In the method for producing a secondary battery laminate according to the present invention, in the step a, the plurality of projections are preferably formed such that the surface area of each projection gradually increases or gradually decreases in the direction in which the separator roll is conveyed. In the step a, a plurality of projections are formed such that the surface area of each projection gradually increases or gradually decreases in the conveying direction, and in the step B, the electrode roll portion is cut, whereby a laminate in which a plurality of electrodes are bonded to a long spacer and the distance between the electrodes gradually increases or gradually decreases can be obtained. Moreover, the laminated secondary battery can be efficiently and easily manufactured using the laminate.
In the method for manufacturing a laminate for a secondary battery according to the present invention, it is preferable that the convex portions include first convex portions and second convex portions extending over the entire width of the separator roll, and valley portions located between the first convex portions and the second convex portions. When the convex portion has the first convex portion, the second convex portion, and the valley portion, the bonded body of the separator roll material and the electrode roll material can be easily cut at the valley portion in the step (B).
Effects of the invention
According to the present invention, a laminated secondary battery can be continuously and efficiently manufactured, and a laminated body for a secondary battery having a separator and an electrode can be efficiently manufactured.
Drawings
Fig. 1 (a) is a cross-sectional view along the longitudinal direction of one example of a bonded body of a separator roll and an electrode roll, fig. 1 (b) is a cross-sectional view along the longitudinal direction of another example of a bonded body of a separator roll and an electrode roll, and fig. 1 (c) is a cross-sectional view along the longitudinal direction of another example of a bonded body of a separator roll and an electrode roll.

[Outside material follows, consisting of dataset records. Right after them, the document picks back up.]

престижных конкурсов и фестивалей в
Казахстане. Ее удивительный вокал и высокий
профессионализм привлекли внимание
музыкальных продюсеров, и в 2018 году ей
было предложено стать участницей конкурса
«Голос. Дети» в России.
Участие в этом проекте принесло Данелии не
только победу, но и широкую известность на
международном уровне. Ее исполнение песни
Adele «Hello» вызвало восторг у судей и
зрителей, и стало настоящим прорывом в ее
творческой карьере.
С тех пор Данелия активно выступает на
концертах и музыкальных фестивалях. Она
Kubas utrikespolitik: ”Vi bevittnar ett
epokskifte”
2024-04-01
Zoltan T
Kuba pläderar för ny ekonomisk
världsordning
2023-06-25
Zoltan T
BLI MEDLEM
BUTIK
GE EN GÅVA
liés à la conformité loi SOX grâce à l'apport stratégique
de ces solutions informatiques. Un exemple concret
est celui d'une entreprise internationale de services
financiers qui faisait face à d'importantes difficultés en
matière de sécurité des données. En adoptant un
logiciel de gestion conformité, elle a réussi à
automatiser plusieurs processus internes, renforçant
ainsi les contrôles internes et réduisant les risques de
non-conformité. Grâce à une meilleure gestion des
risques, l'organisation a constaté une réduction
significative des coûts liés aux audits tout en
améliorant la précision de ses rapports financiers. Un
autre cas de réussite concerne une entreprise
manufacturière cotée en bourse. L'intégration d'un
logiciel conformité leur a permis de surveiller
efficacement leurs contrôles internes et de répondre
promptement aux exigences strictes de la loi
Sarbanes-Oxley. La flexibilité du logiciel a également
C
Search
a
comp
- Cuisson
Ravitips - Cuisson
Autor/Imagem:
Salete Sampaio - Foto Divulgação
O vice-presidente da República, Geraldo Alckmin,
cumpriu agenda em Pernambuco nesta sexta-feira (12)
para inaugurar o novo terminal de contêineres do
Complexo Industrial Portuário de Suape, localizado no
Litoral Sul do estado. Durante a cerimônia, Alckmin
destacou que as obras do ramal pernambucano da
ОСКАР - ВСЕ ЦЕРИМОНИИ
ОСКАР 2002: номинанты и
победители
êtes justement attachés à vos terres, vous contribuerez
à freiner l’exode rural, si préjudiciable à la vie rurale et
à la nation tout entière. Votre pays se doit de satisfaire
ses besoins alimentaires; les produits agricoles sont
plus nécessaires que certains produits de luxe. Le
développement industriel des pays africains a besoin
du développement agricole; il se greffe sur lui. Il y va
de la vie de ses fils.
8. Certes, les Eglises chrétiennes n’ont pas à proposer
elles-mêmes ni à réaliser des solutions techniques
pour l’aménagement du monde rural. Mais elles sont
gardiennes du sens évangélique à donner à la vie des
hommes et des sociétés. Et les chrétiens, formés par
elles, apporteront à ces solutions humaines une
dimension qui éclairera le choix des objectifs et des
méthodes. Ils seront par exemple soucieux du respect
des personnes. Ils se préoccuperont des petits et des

Fig. 2 (a) is a cross-sectional view along the stacking direction of one example of a secondary battery laminate, and fig. 2 (b) is a cross-sectional view along the stacking direction of another example of a secondary battery laminate.
Fig. 3 is a cross-sectional view of another example of the secondary battery laminate along the longitudinal direction.
Fig. 4 is an explanatory diagram illustrating a structure of an example of an electrode structure formed using the secondary battery laminate shown in fig. 2.
Fig. 5 is an explanatory diagram illustrating a process of forming an electrode structure using the secondary battery laminate shown in fig. 3.
Fig. 6 (a) to (c) are cross-sectional views along the longitudinal direction of the spacer roll showing shapes of modified examples of the convex portions formed by bending or curving the spacer roll.
Fig. 7 is an explanatory view showing a schematic configuration of a first example of an apparatus for manufacturing a secondary battery laminate.
Fig. 8 is an enlarged perspective view of the pressure-contact roller of the manufacturing apparatus shown in fig. 7.
Fig. 9 (a) is a perspective view of a first modification of the pressure roller, and fig. 9 (b) is a perspective view of a second modification of the pressure roller.
Fig. 10 is an explanatory view showing a schematic configuration of another example of the apparatus for producing a secondary battery laminate.
Detailed Description
The method for producing a secondary battery laminate of the present invention can be used, for example, when producing a secondary battery laminate using the apparatus for producing a secondary battery laminate of the present invention. The produced laminate for a secondary battery is suitable for use in the production of a laminate-type secondary battery.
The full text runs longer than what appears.